With both ends included, repeat exactly the lines of the entries below from the one containing "Drie Tweede Kamerleden" down to the one containing "Гостиная служит", and no others.

(EXTRACTED DATA begins)

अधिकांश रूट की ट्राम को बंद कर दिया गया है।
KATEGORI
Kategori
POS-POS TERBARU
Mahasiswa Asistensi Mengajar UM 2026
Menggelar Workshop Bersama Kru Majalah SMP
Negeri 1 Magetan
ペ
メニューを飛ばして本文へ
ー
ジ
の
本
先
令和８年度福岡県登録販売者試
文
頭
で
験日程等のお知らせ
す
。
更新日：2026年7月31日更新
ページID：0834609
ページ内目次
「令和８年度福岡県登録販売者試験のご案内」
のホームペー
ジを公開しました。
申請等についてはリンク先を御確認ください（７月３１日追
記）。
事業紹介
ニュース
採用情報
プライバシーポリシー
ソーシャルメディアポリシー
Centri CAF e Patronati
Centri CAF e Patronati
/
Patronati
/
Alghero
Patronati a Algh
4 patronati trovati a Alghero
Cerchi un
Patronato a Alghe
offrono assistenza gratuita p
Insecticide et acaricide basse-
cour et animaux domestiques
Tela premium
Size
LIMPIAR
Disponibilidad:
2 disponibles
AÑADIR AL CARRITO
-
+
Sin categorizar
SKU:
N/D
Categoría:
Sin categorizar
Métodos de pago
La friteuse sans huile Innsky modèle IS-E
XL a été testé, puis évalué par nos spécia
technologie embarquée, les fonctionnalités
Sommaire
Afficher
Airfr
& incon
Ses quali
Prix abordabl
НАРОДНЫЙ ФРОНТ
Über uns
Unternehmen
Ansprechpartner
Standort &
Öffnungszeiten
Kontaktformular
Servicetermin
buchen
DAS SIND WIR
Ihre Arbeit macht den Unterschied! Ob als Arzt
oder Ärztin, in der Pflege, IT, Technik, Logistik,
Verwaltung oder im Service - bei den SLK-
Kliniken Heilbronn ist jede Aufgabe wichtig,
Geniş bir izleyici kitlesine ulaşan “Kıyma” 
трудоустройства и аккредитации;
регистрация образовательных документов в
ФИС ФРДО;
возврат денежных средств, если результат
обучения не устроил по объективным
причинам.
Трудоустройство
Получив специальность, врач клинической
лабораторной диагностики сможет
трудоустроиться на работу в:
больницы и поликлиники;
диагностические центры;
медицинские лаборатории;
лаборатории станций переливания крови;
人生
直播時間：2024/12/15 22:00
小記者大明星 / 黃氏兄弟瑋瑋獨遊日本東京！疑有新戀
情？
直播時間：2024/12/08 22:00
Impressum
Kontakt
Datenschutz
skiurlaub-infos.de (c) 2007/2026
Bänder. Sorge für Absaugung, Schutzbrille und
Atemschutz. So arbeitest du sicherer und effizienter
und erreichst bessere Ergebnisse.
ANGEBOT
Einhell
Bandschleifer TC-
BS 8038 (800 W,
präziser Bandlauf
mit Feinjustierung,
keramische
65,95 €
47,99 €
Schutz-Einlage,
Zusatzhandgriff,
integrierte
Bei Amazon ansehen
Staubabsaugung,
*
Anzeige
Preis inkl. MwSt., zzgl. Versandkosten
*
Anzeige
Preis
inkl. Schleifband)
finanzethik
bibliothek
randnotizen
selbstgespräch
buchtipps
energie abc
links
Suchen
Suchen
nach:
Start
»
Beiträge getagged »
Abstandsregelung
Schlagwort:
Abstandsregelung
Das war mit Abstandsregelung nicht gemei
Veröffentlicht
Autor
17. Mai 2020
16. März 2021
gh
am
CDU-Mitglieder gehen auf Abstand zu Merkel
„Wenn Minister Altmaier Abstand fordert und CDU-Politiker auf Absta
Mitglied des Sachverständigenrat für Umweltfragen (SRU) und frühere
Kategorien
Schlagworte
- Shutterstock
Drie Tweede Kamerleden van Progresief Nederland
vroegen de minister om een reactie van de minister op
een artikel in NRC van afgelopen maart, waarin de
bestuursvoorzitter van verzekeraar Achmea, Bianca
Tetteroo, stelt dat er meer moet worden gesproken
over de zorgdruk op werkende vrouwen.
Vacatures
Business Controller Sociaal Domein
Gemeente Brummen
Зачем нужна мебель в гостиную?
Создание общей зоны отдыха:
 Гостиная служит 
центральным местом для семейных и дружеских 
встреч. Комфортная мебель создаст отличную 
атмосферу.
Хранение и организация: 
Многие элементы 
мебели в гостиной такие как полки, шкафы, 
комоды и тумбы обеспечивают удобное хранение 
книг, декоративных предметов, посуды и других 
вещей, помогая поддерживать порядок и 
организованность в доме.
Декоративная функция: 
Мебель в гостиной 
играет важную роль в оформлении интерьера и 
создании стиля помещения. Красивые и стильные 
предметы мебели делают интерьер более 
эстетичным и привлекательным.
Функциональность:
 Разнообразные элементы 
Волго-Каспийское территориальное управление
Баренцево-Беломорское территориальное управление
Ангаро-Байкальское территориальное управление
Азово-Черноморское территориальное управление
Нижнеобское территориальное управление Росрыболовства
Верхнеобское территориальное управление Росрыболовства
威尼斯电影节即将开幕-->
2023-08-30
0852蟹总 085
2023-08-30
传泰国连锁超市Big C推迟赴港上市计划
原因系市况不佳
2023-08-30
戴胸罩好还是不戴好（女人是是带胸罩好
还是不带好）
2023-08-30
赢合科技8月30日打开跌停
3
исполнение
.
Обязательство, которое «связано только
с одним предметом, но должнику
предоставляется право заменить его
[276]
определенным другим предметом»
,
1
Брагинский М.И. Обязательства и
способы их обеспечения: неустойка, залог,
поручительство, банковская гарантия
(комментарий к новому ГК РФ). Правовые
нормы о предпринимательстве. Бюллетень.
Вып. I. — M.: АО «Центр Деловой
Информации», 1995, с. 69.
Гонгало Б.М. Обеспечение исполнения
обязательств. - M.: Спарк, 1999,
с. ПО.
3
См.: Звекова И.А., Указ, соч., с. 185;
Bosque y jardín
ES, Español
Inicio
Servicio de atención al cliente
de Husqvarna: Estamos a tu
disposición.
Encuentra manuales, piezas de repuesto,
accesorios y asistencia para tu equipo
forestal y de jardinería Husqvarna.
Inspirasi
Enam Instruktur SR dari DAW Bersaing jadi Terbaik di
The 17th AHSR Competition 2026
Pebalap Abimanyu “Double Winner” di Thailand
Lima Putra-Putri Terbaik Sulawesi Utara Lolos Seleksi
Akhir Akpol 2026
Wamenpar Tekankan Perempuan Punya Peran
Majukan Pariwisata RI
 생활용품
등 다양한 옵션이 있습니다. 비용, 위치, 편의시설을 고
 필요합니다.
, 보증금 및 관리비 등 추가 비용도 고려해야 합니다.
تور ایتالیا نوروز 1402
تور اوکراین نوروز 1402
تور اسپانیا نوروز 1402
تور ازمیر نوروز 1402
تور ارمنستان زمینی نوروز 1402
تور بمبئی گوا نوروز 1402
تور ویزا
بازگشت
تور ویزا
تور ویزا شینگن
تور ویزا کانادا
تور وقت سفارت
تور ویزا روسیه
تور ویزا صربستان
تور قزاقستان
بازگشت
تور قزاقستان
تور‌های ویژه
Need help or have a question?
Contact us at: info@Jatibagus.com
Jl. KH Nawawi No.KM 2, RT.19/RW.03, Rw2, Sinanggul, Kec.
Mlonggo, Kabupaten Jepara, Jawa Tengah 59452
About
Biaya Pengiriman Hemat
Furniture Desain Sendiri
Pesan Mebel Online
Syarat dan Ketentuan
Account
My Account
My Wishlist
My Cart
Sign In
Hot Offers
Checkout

(EXTRACTED DATA ends)

▶ _TASK RESULT_
Drie Tweede Kamerleden van Progresief Nederland
vroegen de minister om een reactie van de minister op
een artikel in NRC van afgelopen maart, waarin de
bestuursvoorzitter van verzekeraar Achmea, Bianca
Tetteroo, stelt dat er meer moet worden gesproken
over de zorgdruk op werkende vrouwen.
Vacatures
Business Controller Sociaal Domein
Gemeente Brummen
Зачем нужна мебель в гостиную?
Создание общей зоны отдыха:
 Гостиная служит 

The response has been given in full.